Tous les clubs de France et de Navarre connaissent bien ce boulet qui leur plombent chaque année les matches par équipes. Bon ben cette fois, le boulet, c’était moi. Et le pire, c’est que j’ai fait un bon match…
Niveau de compétition : 2è journée de championnat Régionale 1.
Classement adverse : 15/1 (ex-3/6 😭).
Surface : Accélérateur de particules.
Sensations : Celles de peser autant sur le jeu qu’un tétraplégique ligoté face à un tir d’artillerie.
Magnitude d’énervement sur l’échelle de Benoît Paire : 3/10.
Comme tout le monde, j’ai toujours adoré les Interclubs du dimanche. C’est juste que, depuis que ma carrière tennistique s’est mue en carrière de bon père de famille, et n’ayant pas comme Federer cinq nounous à disposition pour m’accompagner sur chacun de mes déplacements, j’avais, le pensais-je, fait une croix dessus depuis longtemps. Plus le temps. Néanmoins, le souvenir de ces guerres de clochers dominicales, ces matches à rallonge passées à limer pendant trois heures pour tenter d’accrocher un double décisif, ces engueulades viriles avec les adversaires – ces bouseux du patelin d’à-côté – pour une balle litigieuse, ces « vamos » hurlés à pleins poumons au moment où la bimbo du club passe à proximité (alors qu’on perd 6/2, 3-0…), les cafés-croissants chauds du matin, les arrivées sur le terrain à moitié bourré, les barbecues du midi pour refaire le match avec des adversaires finalement pas si cons que ça (surtout après deux Ricard), les calculs interminables pour savoir si, oui ou non, on va pouvoir arracher la montée, bref le souvenir de toutes ces petites choses qui font le sel du tennis amateur, ne m’avait jamais vraiment abandonné.
Aussi, quand l’un des responsables de mon club (le même qui m’avait fait, quelques semaines plus tôt, le coup de l’abandon téléphoné) m’avait demandé si ça pouvait m’intéresser de jouer quelques matches par équipes cette année, j’avais répondu avec enthousiasme, sans réfléchir, probablement conditionné par le réflexe de Pavlov : « Oui, bien sûr ! » Que n’avais-je pas dit…
Le TC Boutdumonde est à 1h45 de route.
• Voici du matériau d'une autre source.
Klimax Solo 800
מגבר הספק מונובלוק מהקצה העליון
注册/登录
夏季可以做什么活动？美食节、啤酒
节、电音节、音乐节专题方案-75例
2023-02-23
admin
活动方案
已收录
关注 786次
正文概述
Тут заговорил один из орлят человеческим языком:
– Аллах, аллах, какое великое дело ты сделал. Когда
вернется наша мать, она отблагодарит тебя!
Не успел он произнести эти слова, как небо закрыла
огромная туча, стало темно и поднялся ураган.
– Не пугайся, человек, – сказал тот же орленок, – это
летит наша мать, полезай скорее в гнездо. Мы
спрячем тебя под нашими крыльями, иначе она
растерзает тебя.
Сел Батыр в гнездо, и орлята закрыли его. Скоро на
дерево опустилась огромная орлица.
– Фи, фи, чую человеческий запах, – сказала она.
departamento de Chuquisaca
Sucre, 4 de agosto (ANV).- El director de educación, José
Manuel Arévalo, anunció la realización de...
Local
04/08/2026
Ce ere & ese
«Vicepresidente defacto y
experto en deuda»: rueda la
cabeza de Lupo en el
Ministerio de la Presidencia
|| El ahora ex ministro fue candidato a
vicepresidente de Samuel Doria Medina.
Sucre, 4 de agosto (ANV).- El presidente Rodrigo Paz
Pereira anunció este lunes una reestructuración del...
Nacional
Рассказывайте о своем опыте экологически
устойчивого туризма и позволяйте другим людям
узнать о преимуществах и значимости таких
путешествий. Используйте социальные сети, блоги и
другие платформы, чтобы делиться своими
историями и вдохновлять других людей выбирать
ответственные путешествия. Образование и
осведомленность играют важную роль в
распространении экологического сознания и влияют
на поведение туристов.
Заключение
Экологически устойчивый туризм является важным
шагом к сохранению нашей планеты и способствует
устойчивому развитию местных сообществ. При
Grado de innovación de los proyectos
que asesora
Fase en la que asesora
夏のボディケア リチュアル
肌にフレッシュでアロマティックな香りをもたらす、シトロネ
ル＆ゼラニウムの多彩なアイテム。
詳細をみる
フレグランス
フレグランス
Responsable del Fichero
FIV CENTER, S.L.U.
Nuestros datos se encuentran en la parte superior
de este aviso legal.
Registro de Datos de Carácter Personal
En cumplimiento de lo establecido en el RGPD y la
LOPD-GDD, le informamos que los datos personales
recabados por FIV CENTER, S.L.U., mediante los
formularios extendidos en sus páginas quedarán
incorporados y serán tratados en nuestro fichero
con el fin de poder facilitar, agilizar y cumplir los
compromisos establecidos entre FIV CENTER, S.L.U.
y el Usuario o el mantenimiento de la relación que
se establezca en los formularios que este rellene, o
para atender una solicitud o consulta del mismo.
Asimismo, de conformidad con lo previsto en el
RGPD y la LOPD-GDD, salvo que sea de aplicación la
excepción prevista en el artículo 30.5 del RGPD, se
Non merci…
En réalité, j’avais lancé ça comme ça, à la légère, sans vraiment penser aux conséquences. Mais je ne pensais pas que le club allait VRAIMENT m’appeler, non seulement pour jouer mais en plus en équipe 1, suite à une épidémie de flemmingite aigüe qui avait soudainement frappé mes prétendus équipiers, si tant est que je puisse les appeler ainsi puisque je n’en connais pas un seul dans ce club que je ne fréquente que depuis l’an dernier.
Bref, l’autre jour, je reçois donc un texto me demandant de jouer les pompiers de service, à deux jours de l’échéance :
- « Salut, tu serais dispo pour jouer ce week-end ? »
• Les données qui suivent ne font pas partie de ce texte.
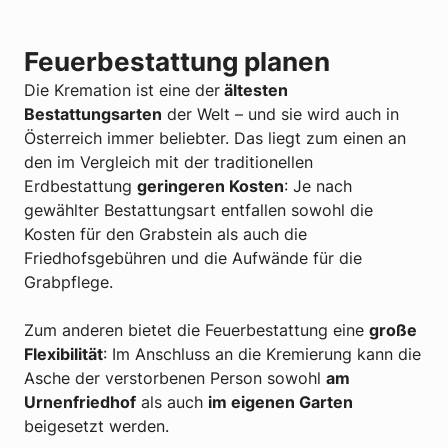
Feuerbestattung planen
Die Kremation ist eine der
ältesten
Bestattungsarten
der Welt – und sie wird auch in
Österreich immer beliebter. Das liegt zum einen an
den im Vergleich mit der traditionellen
Erdbestattung
geringeren Kosten
: Je nach
gewählter Bestattungsart entfallen sowohl die
Kosten für den Grabstein als auch die
Friedhofsgebühren und die Aufwände für die
Grabpflege.
Zum anderen bietet die Feuerbestattung eine
große
Flexibilität
: Im Anschluss an die Kremierung kann die
Asche der verstorbenen Person sowohl
am
Urnenfriedhof
als auch
im eigenen Garten
beigesetzt werden.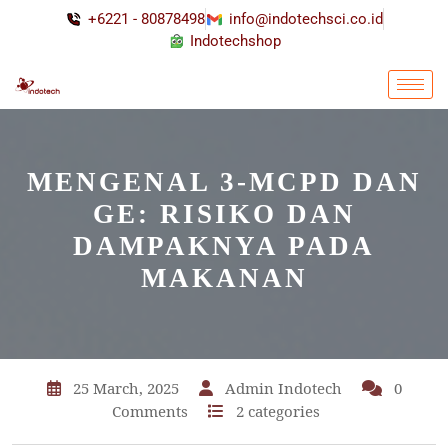
+6221 - 80878498
info@indotechsci.co.id
Indotechshop
MENGENAL 3-MCPD DAN
GE: RISIKO DAN
DAMPAKNYA PADA
MAKANAN
25 March, 2025
Admin Indotech
0
Comments
2 categories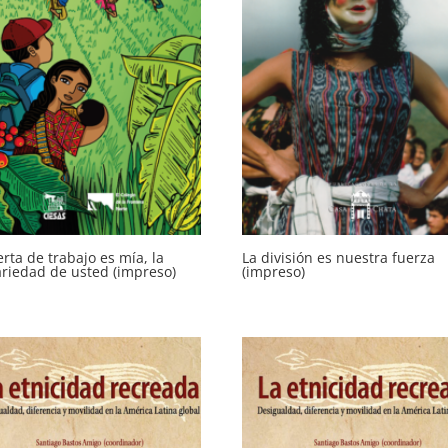
erta de trabajo es mía, la
La división es nuestra fuerza
riedad de usted (impreso)
(impreso)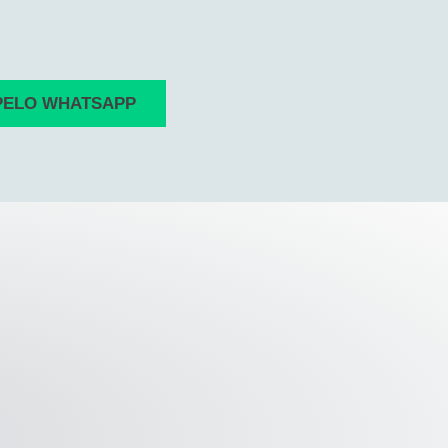
PELO WHATSAPP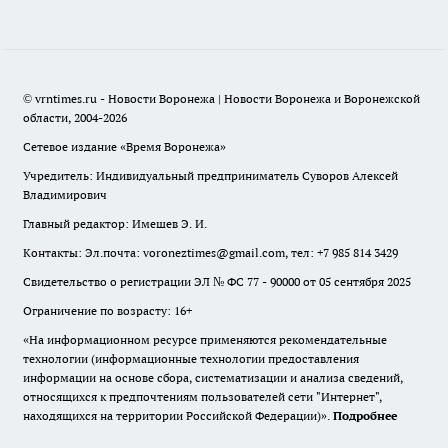
© vrntimes.ru - Новости Воронежа | Новости Воронежа и Воронежской
области, 2004-2026
Сетевое издание «Время Воронежа»
Учредитель: Индивидуальный предприниматель Суворов Алексей
Владимирович
Главный редактор: Имешев Э. И.
Контакты: Эл.почта: voroneztimes@gmail.com, тел: +7 985 814 3429
Свидетельство о регистрации ЭЛ № ФС 77 - 90000 от 05 сентября 2025
Ограничение по возрасту: 16+
«На информационном ресурсе применяются рекомендательные
технологии (информационные технологии предоставления
информации на основе сбора, систематизации и анализа сведений,
относящихся к предпочтениям пользователей сети "Интернет",
находящихся на территории Российской Федерации)».
Подробнее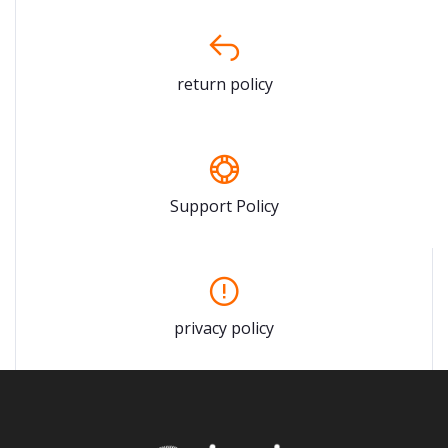
return policy
Support Policy
privacy policy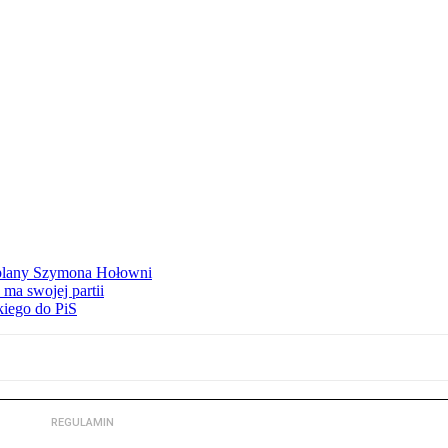
ą plany Szymona Hołowni
ma swojej partii
kiego do PiS
REGULAMIN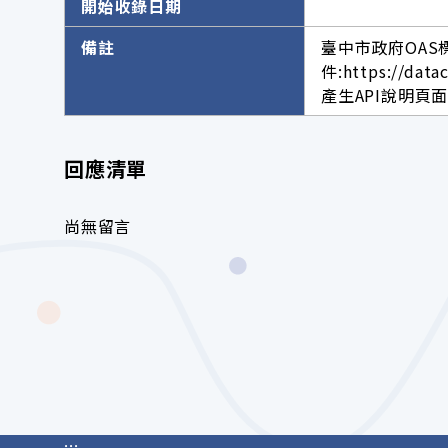
開始收錄日期
備註
臺中市政府OAS
件:https://data
產生API說明頁面網址。h
回應清單
尚無留言
:::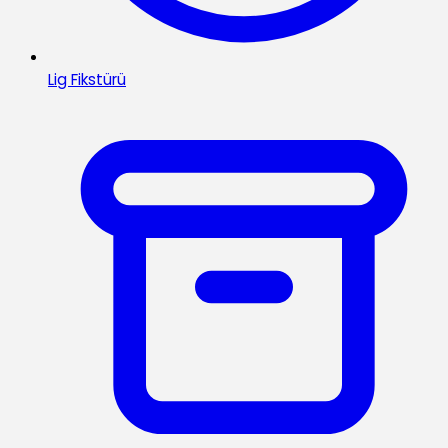
Lig Fikstürü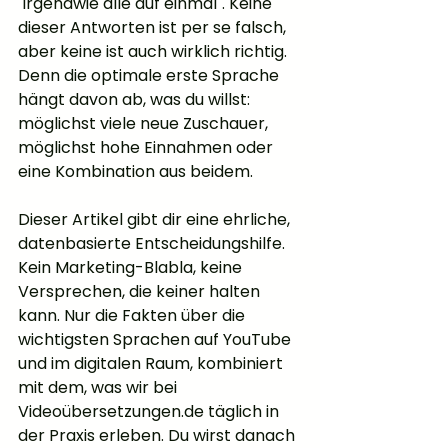
"irgendwie alle auf einmal". Keine 
dieser Antworten ist per se falsch, 
aber keine ist auch wirklich richtig. 
Denn die optimale erste Sprache 
hängt davon ab, was du willst: 
möglichst viele neue Zuschauer, 
möglichst hohe Einnahmen oder 
eine Kombination aus beidem.
Dieser Artikel gibt dir eine ehrliche, 
datenbasierte Entscheidungshilfe. 
Kein Marketing-Blabla, keine 
Versprechen, die keiner halten 
kann. Nur die Fakten über die 
wichtigsten Sprachen auf YouTube 
und im digitalen Raum, kombiniert 
mit dem, was wir bei 
Videoübersetzungen.de täglich in 
der Praxis erleben. Du wirst danach 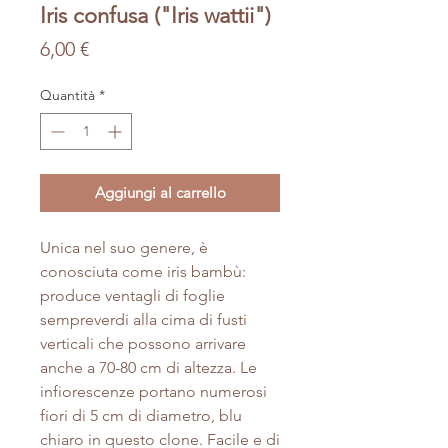
Iris confusa ("Iris wattii")
Prezzo
6,00 €
Quantità
*
Aggiungi al carrello
Unica nel suo genere, è
conosciuta come iris bambù:
produce ventagli di foglie
sempreverdi alla cima di fusti
verticali che possono arrivare
anche a 70-80 cm di altezza. Le
infiorescenze portano numerosi
fiori di 5 cm di diametro, blu
chiaro in questo clone. Facile e di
- « Euh, honnêtement je préfèrerais pas, ou alors vraiment s’il faut dépanner ! »
- « Ah merci, merci, tu me sauves ! Ah oui, au fait, vous jouez au TC Boutdumonde. RDV sur le parking du club à 6h. A dimanche ! »
Après le coup de l’abandon téléphoné, le coup du texto « je te force à peine la main »… Agacé, je jette un rapide coup d’œil sur Google Map. Le TC Boutdumonde est à 1h45 de route. Faut sacrifier mon dimanche, quoi. Femme n’est pas prévenue. Ça sent l’embrouille. Là-dessus, nouveau texto :
- « Stp, tu peux confirmer vite que je prévienne les autres ? »
Là, clairement, cette méthode fascisante me saoule. En plus, faut que je remette le contexte. Depuis deux mois, je ne joue quasiment pas. Je m’accorde l’une de mes traditionnelles cures de sevrage, afin de préserver mon cerveau des dommages collatéraux de ce sport. Et, profitant de cette période « off », j’avais entrepris de procéder à un changement que j’avais en tête depuis un bout de temps : le passage au revers à une main. Mais « soft » la transition, hein ! Je me contente de mon entraînement hebdomadaire d’une heure et quart avec les papys 4ème série de mon club. Avec eux, la balle revient si lentement que je pourrais bien me contenter d’un revers à trois doigts (et les deux autres dans le nez) s’il le fallait. Mais en match, surtout en équipe 1 ? Non, pas possible. Je suis pas prêt. Je cours au casse-pipe. Pas envie de me taper trois heures de route, foutre un dimanche en l’air et risquer l’embrouille conjugale, tout cela pour prendre la branlée du siècle et jouer les roues de secours auprès de mecs que je ne connais ni d’Eve, ni d’Adam !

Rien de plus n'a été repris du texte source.